What to work on =
After locating the line with "became an international symbol of political" in the data that follows, return it and every later line exactly, up to and including the line with "checkpoint, view replicas".

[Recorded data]
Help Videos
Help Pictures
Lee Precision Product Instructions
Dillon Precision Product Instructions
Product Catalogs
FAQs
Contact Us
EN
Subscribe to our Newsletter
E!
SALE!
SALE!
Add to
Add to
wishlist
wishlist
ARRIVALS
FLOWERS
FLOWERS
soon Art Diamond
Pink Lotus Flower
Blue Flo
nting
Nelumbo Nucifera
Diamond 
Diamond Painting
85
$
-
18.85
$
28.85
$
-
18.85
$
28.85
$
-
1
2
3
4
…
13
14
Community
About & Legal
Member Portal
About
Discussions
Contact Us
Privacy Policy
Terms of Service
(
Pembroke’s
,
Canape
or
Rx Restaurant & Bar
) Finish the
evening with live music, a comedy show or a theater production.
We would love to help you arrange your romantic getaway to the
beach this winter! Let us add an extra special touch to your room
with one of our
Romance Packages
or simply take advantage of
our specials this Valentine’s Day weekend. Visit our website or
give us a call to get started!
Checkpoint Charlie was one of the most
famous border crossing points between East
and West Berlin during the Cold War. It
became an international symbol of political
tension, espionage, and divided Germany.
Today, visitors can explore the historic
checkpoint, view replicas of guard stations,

...

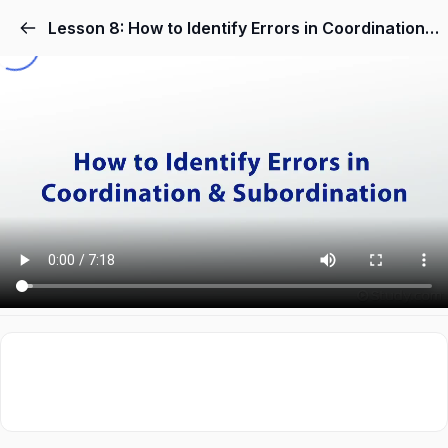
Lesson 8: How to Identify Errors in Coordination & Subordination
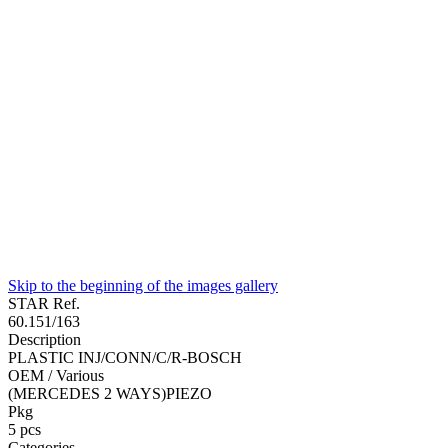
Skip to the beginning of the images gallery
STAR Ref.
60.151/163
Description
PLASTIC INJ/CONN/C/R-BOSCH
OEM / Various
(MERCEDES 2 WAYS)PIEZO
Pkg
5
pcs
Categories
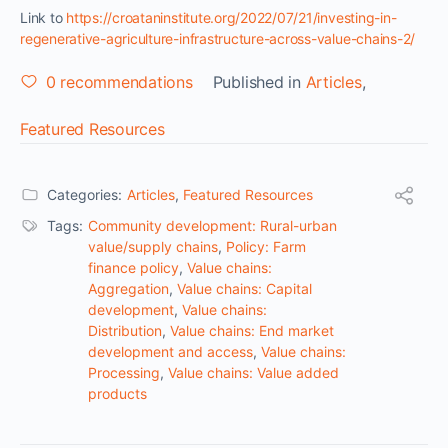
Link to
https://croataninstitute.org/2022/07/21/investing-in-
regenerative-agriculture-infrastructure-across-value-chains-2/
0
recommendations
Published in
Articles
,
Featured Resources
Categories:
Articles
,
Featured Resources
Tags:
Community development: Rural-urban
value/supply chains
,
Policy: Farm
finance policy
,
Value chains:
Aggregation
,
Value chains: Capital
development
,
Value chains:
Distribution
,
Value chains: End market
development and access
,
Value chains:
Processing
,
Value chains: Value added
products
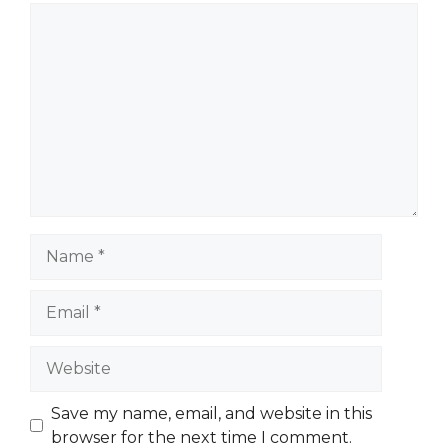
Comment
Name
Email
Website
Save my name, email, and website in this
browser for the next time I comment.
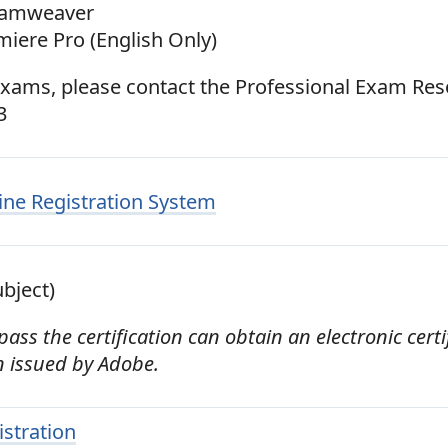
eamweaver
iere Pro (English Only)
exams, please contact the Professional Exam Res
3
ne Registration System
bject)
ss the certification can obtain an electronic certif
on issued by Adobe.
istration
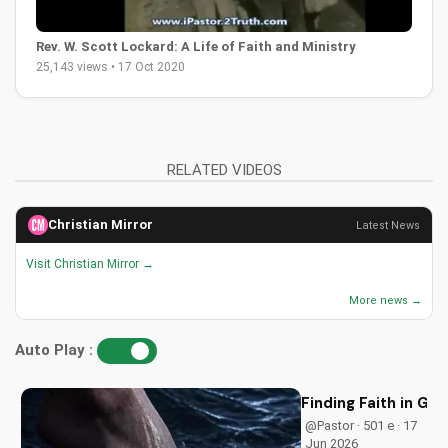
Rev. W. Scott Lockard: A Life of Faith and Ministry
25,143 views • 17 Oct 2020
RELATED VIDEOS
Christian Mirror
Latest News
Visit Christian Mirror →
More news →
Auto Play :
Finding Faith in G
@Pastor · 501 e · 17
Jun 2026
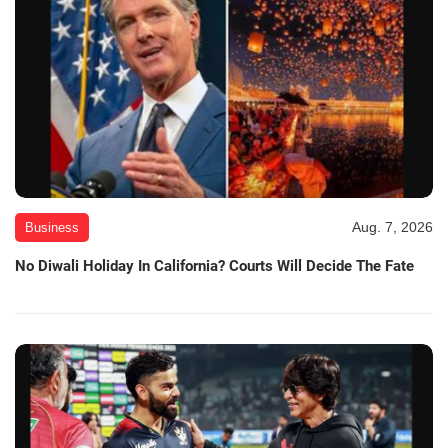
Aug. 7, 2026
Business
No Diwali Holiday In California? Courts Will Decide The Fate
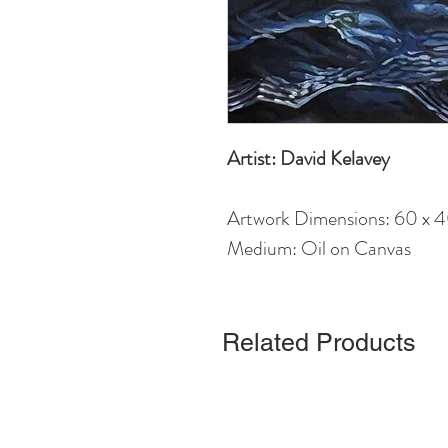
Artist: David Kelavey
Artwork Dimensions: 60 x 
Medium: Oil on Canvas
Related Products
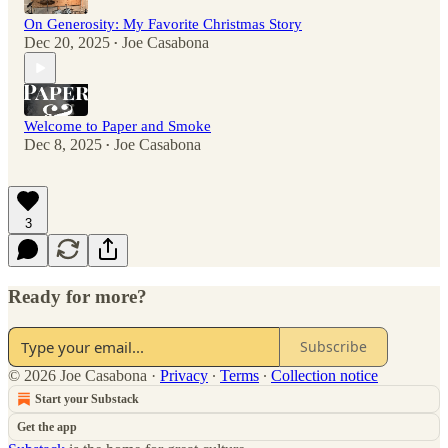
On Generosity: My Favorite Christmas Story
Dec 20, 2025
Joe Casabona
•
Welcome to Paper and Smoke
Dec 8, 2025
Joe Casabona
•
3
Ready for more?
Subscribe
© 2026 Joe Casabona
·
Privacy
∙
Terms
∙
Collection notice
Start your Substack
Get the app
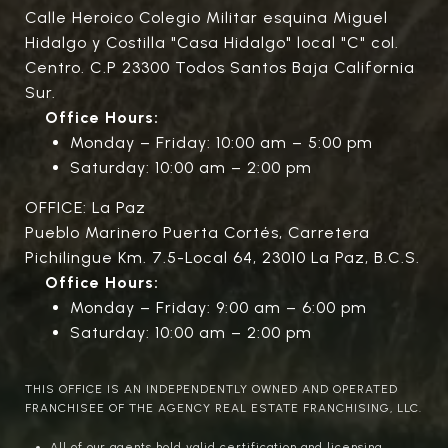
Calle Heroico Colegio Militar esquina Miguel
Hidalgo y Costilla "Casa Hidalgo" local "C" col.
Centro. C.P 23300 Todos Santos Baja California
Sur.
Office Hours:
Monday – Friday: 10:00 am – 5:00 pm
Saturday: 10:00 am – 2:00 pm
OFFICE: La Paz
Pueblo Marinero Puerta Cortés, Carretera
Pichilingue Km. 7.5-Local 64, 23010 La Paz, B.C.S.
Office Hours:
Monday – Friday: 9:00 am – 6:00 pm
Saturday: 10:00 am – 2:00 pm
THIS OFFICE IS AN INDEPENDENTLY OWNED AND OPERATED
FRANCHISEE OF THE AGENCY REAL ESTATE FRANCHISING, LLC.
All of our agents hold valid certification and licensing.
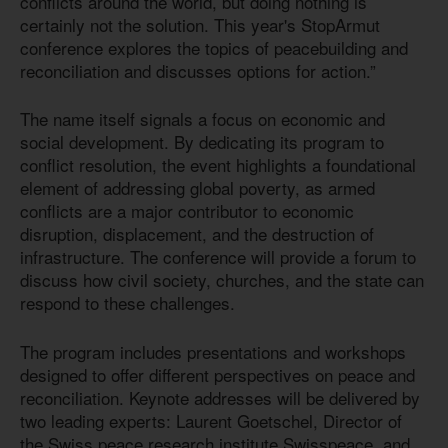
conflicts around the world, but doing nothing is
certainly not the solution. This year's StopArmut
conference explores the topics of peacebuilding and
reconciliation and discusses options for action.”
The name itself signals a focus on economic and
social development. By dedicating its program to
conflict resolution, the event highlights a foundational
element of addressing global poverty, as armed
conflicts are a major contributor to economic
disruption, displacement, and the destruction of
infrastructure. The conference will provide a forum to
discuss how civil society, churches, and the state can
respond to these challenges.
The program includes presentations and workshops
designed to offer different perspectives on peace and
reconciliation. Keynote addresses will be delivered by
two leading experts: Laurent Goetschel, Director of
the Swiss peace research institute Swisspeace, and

* * *

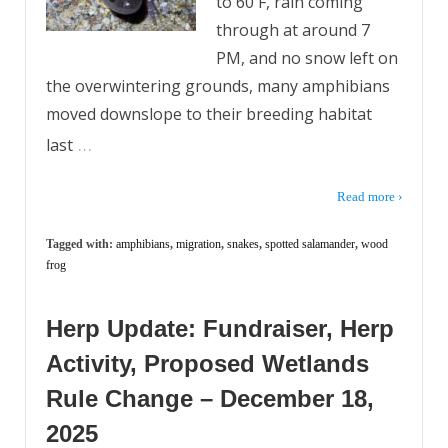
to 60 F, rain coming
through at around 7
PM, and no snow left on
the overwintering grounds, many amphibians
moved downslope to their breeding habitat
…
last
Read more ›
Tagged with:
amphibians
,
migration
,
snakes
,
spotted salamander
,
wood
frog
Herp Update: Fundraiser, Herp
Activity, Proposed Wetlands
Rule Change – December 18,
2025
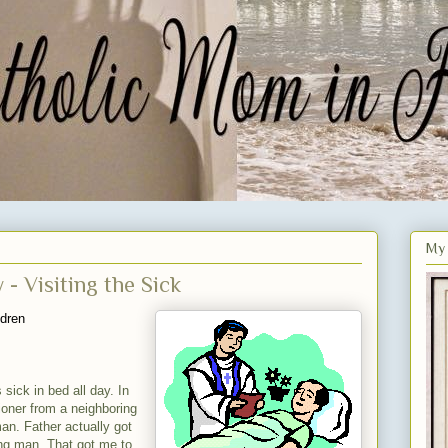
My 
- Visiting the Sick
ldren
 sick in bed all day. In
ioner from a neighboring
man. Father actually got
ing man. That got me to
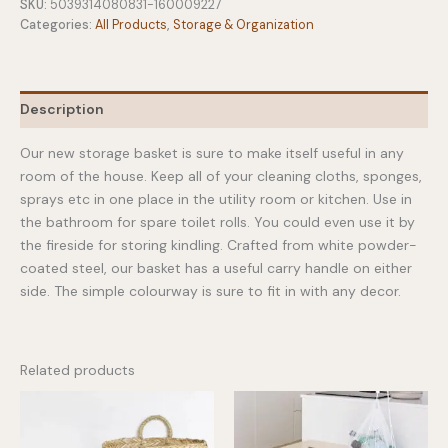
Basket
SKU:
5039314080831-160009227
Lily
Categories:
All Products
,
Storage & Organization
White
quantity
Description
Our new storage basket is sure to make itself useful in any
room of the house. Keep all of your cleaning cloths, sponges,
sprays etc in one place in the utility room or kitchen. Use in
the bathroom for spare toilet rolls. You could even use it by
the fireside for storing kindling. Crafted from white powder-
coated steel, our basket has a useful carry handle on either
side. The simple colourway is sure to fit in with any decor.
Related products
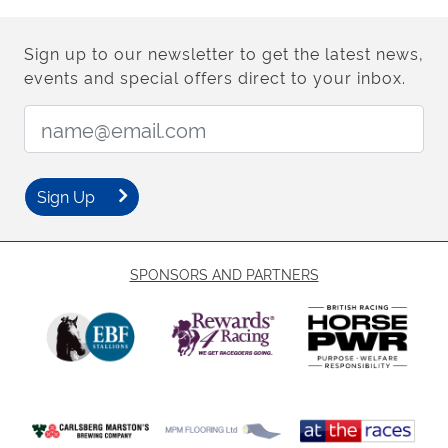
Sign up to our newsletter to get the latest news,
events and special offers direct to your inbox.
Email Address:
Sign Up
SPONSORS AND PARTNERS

Output of the task =
became an international symbol of political
tension, espionage, and divided Germany.
Today, visitors can explore the historic
checkpoint, view replicas of guard stations,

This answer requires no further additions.